Right after the surge going in Afghanistan, it was like, hey, we're not going to occupy and "clear, hold, build" and rebuild nations anymore. It's too expensive and we're not good at it and we're not successful. So we pulled that off the plate.
And the only thing that was really effective against al-Qaeda in Pakistan was drones. It was the one thing that we could do. We tried, you know, militia groups, the Frontier Corps in Pakistan, we tried the Pakistani military, none of that worked. It gives perverse incentives, gives them the incentive to keep terrorists around so they keep getting funded. They lightly go after it or don't really have the capability. So we don't like that and we take it off the table.
So you work back around to drones now, which is where we're at. It worked in Pakistan really, really well. And it wasn't until there was public pushback that anyone really addressed the "eliminating hearts and minds campaign" – eliminating them instead of winning them. But we got there because we took all of the other options off the table. So if you can't detain somebody, or you can't drop them off to a foreign partner because they're going to torture them, or you can't use other tactics for rendition, then we fall back to drones.
When you look at the guys who are executing this, they say, "Well I can't do any of these other things, but I have to get rid of bin Laden and his support network, so I'm gonna go with this." And it was super effective.
The pushback is justified in some cases, even though some of it's mislabeled. Like, the 41 people that died in Yemen weren't killed by a drone, it was a cruise missile. That all sort of gets lumped in; anything that explodes for any reason now around the world is the result of a drone, even it's an aircraft or a cruise missile or whatever.
If you look at the numbers, we've backed off of it. But drones are never, ever going to be perfect. They're not going to go away because the secret that everybody knows in D.C. but nobody will say is that they're our best option that we've got out there. We're only withdrawing from Iraq and Afghanistan right now because we've come up with that drone system where we can actually interdict targets. Al-Qaeda's running all over Africa and the Middle East in the numbers of ones, twos, threes and twenties.
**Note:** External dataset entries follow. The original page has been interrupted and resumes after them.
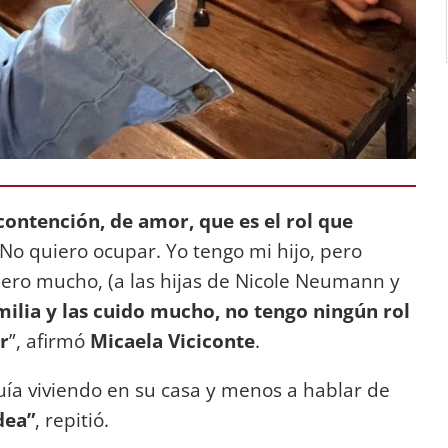
 contención, de amor, que es el rol que
o quiero ocupar. Yo tengo mi hijo, pero
ero mucho, (a las hijas de Nicole Neumann y
ilia y las cuido mucho, no tengo ningún rol
r
”, afirmó
Micaela Viciconte
.
uía viviendo en su casa y menos a hablar de
dea”
, repitió.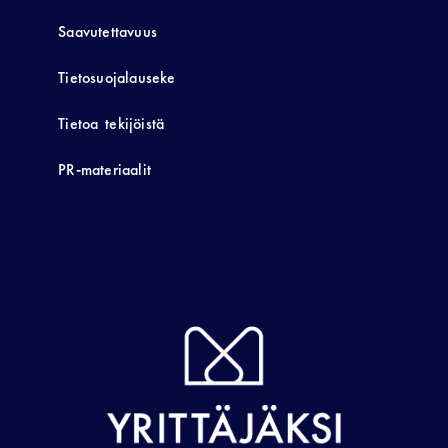
Saavutettavuus
Tietosuojalauseke
Tietoa tekijöistä
PR-materiaalit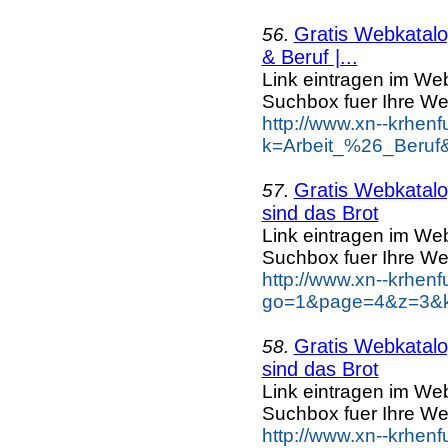
Gratis Webkatalog
56.
& Beruf |...
Link eintragen im Web
Suchbox fuer Ihre We
http://www.xn--krhen
k=Arbeit_%26_Beruf&
Gratis Webkatalog
57.
sind das Brot
Link eintragen im Web
Suchbox fuer Ihre We
http://www.xn--krhen
go=1&page=4&z=3&ke
Gratis Webkatalog
58.
sind das Brot
Link eintragen im Web
Suchbox fuer Ihre We
http://www.xn--krhen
And that's the best to keep an eye on them and to interdict them without putting U.S. troops at home.
So it's not going away. And we're still going to make mistakes. There are going to be civilians that get killed. Civilians will get killed in all options.
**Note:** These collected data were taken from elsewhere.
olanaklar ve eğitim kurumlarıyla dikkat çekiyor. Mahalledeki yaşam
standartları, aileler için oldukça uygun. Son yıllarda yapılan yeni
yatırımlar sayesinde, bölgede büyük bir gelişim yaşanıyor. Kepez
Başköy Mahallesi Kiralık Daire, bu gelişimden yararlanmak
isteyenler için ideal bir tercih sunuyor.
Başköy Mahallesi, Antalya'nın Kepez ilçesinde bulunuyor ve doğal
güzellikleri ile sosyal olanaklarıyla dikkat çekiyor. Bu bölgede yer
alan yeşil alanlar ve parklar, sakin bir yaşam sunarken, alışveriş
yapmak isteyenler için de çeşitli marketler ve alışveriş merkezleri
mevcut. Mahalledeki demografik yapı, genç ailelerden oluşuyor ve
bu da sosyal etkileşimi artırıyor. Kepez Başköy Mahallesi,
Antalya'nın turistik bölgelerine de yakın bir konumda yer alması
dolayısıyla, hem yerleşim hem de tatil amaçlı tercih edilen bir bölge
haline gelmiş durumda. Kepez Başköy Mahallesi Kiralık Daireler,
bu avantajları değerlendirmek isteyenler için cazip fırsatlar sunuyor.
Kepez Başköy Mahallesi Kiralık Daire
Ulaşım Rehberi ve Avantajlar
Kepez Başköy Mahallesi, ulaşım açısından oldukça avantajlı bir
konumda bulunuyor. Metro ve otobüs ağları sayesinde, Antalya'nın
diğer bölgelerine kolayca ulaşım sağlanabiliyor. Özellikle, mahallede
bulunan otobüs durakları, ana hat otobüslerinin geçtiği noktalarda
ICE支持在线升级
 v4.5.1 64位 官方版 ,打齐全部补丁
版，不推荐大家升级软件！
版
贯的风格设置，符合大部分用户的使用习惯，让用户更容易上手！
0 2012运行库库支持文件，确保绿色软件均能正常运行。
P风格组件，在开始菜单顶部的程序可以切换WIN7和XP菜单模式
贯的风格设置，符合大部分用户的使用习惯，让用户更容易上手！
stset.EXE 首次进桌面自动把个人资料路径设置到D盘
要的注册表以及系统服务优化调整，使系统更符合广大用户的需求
I'll just add two caveats here. The first is that Watts is assuming we have to do something; that simply ignoring the terrorists is not an option. There are people who argue that this would be the least-bad policy. That argument rests on a hypothetical that's impossible to prove or disprove, in which terrorism would to some degree simply melt away if the U.S. withdrew from those areas of the world.
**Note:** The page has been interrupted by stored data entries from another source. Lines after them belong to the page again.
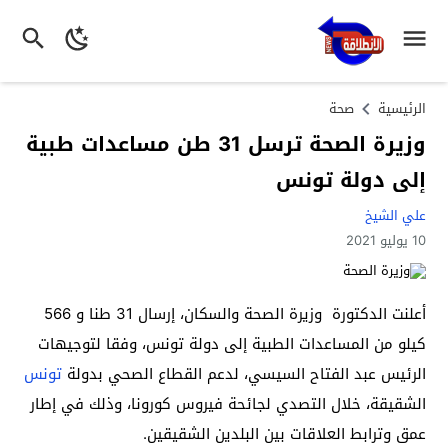
الرئيسية
صحة
وزيرة الصحة ترسل 31 طن مساعدات طبية
إلى دولة تونس
علي الشيخ
10 يوليو 2021
أعلنت الدكتورة
وزيرة الصحة
والسكان، إرسال 31 طنا و 566
كيلو من المساعدات الطبية إلى دولة تونس، وفقا لتوجيهات
الرئيس عبد الفتاح السيسي، لدعم القطاع الصحي بدولة
تونس
الشقيقة، خلال التصدي لجائحة فيروس كورونا، وذلك في إطار
عمق وترابط العلاقات بين البلدين الشقيقين.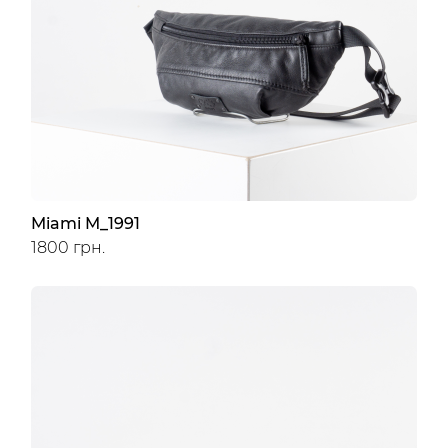
Miami M_1991
1800 грн.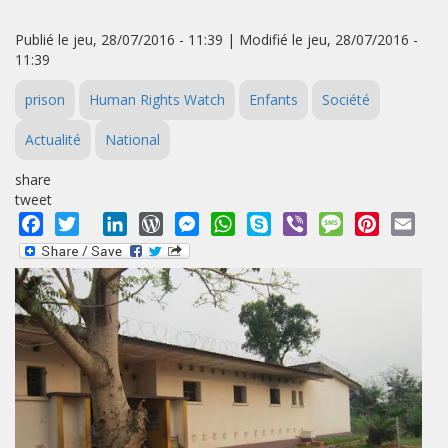
Publié le jeu, 28/07/2016 - 11:39 | Modifié le jeu, 28/07/2016 -
11:39
prison
Human Rights Watch
Enfants
Société
Actualité
National
share
tweet
Facebook
Twitter
LinkedIn
WordPress
Messenger
WhatsApp
Skype
Viber
Message
Pinterest
Emai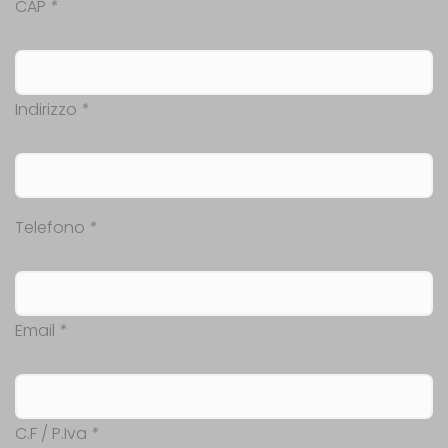
CAP
*
Indirizzo
*
Telefono
*
Email
*
C.F / P.Iva
*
The second caveat is that this case for drones is not necessarily a case for a much more controversial subset of drone strikes: signature strikes. That's the policy of attacking people who are not actually identified as specific terrorists or militants but who meet certain "signature" characteristics of bad guys. For example, a bearded 20-something male carrying a gun in a remote region of Pakistan thought to be controlled by the Pakistani Taliban might meet the "signature" requirements and get droned. This is a specific kind of drone strike, it's very controversial and I don't read Watts's points here as necessarily defending them.